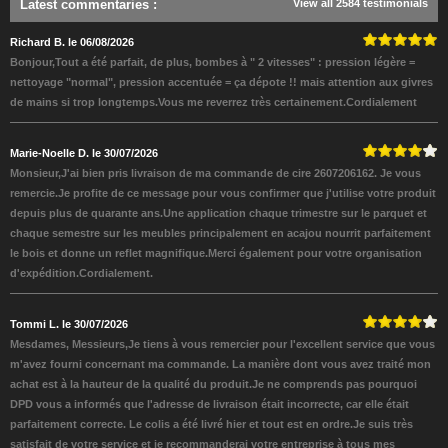
Latest commentaries
:
View all 2584 testimonials
Richard B. le 06/08/2026
Bonjour,Tout a été parfait, de plus, bombes à " 2 vitesses" : pression légère =
nettoyage "normal", pression accentuée = ça dépote !! mais attention aux givres
de mains si trop longtemps.Vous me reverrez très certainement.Cordialement
Marie-Noelle D. le 30/07/2026
Monsieur,J'ai bien pris livraison de ma commande de cire 2607206162. Je vous
remercie.Je profite de ce message pour vous confirmer que j'utilise votre produit
depuis plus de quarante ans.Une application chaque trimestre sur le parquet et
chaque semestre sur les meubles principalement en acajou nourrit parfaitement
le bois et donne un reflet magnifique.Merci également pour votre organisation
d'expédition.Cordialement.
Tommi L. le 30/07/2026
Mesdames, Messieurs,Je tiens à vous remercier pour l'excellent service que vous
m'avez fourni concernant ma commande. La manière dont vous avez traité mon
achat est à la hauteur de la qualité du produit.Je ne comprends pas pourquoi
DPD vous a informés que l'adresse de livraison était incorrecte, car elle était
parfaitement correcte. Le colis a été livré hier et tout est en ordre.Je suis très
satisfait de votre service et je recommanderai votre entreprise à tous mes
....
- Work instruction -
Reproduce exactly, and only, the part of the listing above that begins at the line with "de mains si" and goes on through the line with "depuis plus de".

- Written response -
de mains si trop longtemps.Vous me reverrez très certainement.Cordialement
Marie-Noelle D. le 30/07/2026
Monsieur,J'ai bien pris livraison de ma commande de cire 2607206162. Je vous
remercie.Je profite de ce message pour vous confirmer que j'utilise votre produit
depuis plus de quarante ans.Une application chaque trimestre sur le parquet et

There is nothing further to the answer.